**INFORMATION SHOWN**.
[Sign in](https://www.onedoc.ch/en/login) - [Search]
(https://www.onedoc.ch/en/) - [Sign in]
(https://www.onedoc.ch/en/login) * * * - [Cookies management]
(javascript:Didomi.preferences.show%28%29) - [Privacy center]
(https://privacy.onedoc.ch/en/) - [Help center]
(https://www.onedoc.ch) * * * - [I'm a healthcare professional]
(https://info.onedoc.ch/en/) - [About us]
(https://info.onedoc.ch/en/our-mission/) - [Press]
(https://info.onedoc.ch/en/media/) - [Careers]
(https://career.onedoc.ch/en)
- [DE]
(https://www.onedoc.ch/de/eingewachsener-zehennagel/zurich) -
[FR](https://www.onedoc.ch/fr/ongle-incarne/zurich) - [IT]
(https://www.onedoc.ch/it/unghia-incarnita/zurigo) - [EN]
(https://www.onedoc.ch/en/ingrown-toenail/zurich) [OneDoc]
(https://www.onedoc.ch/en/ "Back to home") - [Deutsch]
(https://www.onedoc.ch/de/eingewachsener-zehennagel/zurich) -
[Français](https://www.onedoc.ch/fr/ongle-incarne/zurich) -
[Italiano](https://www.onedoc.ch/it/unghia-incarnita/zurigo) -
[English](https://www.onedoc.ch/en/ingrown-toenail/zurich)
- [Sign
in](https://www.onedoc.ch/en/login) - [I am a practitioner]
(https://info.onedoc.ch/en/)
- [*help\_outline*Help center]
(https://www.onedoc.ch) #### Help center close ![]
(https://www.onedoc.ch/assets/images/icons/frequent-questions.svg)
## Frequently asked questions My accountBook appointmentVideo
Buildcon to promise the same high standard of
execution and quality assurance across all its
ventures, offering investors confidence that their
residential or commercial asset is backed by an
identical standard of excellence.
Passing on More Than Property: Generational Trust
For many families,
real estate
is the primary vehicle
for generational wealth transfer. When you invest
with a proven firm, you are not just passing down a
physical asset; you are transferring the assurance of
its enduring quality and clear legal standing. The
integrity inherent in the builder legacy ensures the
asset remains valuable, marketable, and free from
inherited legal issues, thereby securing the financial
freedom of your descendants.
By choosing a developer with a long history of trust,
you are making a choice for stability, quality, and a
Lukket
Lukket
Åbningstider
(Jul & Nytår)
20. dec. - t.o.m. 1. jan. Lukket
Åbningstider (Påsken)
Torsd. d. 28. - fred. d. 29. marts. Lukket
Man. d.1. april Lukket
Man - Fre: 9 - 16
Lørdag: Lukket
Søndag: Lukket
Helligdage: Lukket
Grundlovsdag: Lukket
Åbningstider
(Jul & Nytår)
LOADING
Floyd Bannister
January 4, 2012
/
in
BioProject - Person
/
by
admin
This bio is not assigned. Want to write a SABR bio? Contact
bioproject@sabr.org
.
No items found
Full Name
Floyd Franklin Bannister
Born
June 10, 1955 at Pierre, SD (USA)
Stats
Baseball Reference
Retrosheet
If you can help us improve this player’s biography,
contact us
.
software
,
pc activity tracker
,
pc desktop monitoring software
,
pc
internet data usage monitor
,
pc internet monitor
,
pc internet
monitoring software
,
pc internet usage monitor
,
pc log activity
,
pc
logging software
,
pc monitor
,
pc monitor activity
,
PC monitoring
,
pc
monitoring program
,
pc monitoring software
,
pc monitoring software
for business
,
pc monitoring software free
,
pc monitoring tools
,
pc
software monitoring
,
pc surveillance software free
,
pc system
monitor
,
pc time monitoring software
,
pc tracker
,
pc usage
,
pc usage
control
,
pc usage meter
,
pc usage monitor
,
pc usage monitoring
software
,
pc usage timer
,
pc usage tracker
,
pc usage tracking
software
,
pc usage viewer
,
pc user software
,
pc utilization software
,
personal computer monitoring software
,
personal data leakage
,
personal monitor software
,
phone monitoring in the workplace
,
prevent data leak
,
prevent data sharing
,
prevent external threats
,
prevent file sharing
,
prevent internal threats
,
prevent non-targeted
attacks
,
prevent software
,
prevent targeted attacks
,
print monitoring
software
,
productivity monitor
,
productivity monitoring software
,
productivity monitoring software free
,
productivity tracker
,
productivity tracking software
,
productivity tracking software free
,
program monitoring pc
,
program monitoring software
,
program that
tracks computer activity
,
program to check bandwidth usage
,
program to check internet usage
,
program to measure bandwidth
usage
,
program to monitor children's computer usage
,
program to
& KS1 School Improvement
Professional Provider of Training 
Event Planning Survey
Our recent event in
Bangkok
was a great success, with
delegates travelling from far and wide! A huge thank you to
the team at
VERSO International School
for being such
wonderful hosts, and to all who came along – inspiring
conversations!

**BRIEF**. The complete data above is to be written out again as it stands.

**SOLUTION**.
[Sign in](https://www.onedoc.ch/en/login) - [Search]
(https://www.onedoc.ch/en/) - [Sign in]
(https://www.onedoc.ch/en/login) * * * - [Cookies management]
(javascript:Didomi.preferences.show%28%29) - [Privacy center]
(https://privacy.onedoc.ch/en/) - [Help center]
(https://www.onedoc.ch) * * * - [I'm a healthcare professional]
(https://info.onedoc.ch/en/) - [About us]
(https://info.onedoc.ch/en/our-mission/) - [Press]
(https://info.onedoc.ch/en/media/) - [Careers]
(https://career.onedoc.ch/en)
- [DE]
(https://www.onedoc.ch/de/eingewachsener-zehennagel/zurich) -
[FR](https://www.onedoc.ch/fr/ongle-incarne/zurich) - [IT]
(https://www.onedoc.ch/it/unghia-incarnita/zurigo) - [EN]
(https://www.onedoc.ch/en/ingrown-toenail/zurich) [OneDoc]
(https://www.onedoc.ch/en/ "Back to home") - [Deutsch]
(https://www.onedoc.ch/de/eingewachsener-zehennagel/zurich) -
[Français](https://www.onedoc.ch/fr/ongle-incarne/zurich) -
[Italiano](https://www.onedoc.ch/it/unghia-incarnita/zurigo) -
[English](https://www.onedoc.ch/en/ingrown-toenail/zurich)
- [Sign
in](https://www.onedoc.ch/en/login) - [I am a practitioner]
(https://info.onedoc.ch/en/)
- [*help\_outline*Help center]
(https://www.onedoc.ch) #### Help center close ![]
(https://www.onedoc.ch/assets/images/icons/frequent-questions.svg)
## Frequently asked questions My accountBook appointmentVideo
Buildcon to promise the same high standard of
execution and quality assurance across all its
ventures, offering investors confidence that their
residential or commercial asset is backed by an
identical standard of excellence.
Passing on More Than Property: Generational Trust
For many families,
real estate
is the primary vehicle
for generational wealth transfer. When you invest
with a proven firm, you are not just passing down a
physical asset; you are transferring the assurance of
its enduring quality and clear legal standing. The
integrity inherent in the builder legacy ensures the
asset remains valuable, marketable, and free from
inherited legal issues, thereby securing the financial
freedom of your descendants.
By choosing a developer with a long history of trust,
you are making a choice for stability, quality, and a
Lukket
Lukket
Åbningstider
(Jul & Nytår)
20. dec. - t.o.m. 1. jan. Lukket
Åbningstider (Påsken)
Torsd. d. 28. - fred. d. 29. marts. Lukket
Man. d.1. april Lukket
Man - Fre: 9 - 16
Lørdag: Lukket
Søndag: Lukket
Helligdage: Lukket
Grundlovsdag: Lukket
Åbningstider
(Jul & Nytår)
LOADING
Floyd Bannister
January 4, 2012
/
in
BioProject - Person
/
by
admin
This bio is not assigned. Want to write a SABR bio? Contact
bioproject@sabr.org
.
No items found
Full Name
Floyd Franklin Bannister
Born
June 10, 1955 at Pierre, SD (USA)
Stats
Baseball Reference
Retrosheet
If you can help us improve this player’s biography,
contact us
.
software
,
pc activity tracker
,
pc desktop monitoring software
,
pc
internet data usage monitor
,
pc internet monitor
,
pc internet
monitoring software
,
pc internet usage monitor
,
pc log activity
,
pc
logging software
,
pc monitor
,
pc monitor activity
,
PC monitoring
,
pc
monitoring program
,
pc monitoring software
,
pc monitoring software
for business
,
pc monitoring software free
,
pc monitoring tools
,
pc
software monitoring
,
pc surveillance software free
,
pc system
monitor
,
pc time monitoring software
,
pc tracker
,
pc usage
,
pc usage
control
,
pc usage meter
,
pc usage monitor
,
pc usage monitoring
software
,
pc usage timer
,
pc usage tracker
,
pc usage tracking
software
,
pc usage viewer
,
pc user software
,
pc utilization software
,
personal computer monitoring software
,
personal data leakage
,
personal monitor software
,
phone monitoring in the workplace
,
prevent data leak
,
prevent data sharing
,
prevent external threats
,
prevent file sharing
,
prevent internal threats
,
prevent non-targeted
attacks
,
prevent software
,
prevent targeted attacks
,
print monitoring
software
,
productivity monitor
,
productivity monitoring software
,
productivity monitoring software free
,
productivity tracker
,
productivity tracking software
,
productivity tracking software free
,
program monitoring pc
,
program monitoring software
,
program that
tracks computer activity
,
program to check bandwidth usage
,
program to check internet usage
,
program to measure bandwidth
usage
,
program to monitor children's computer usage
,
program to
& KS1 School Improvement
Professional Provider of Training 
Event Planning Survey
Our recent event in
Bangkok
was a great success, with
delegates travelling from far and wide! A huge thank you to
the team at
VERSO International School
for being such
wonderful hosts, and to all who came along – inspiring
conversations!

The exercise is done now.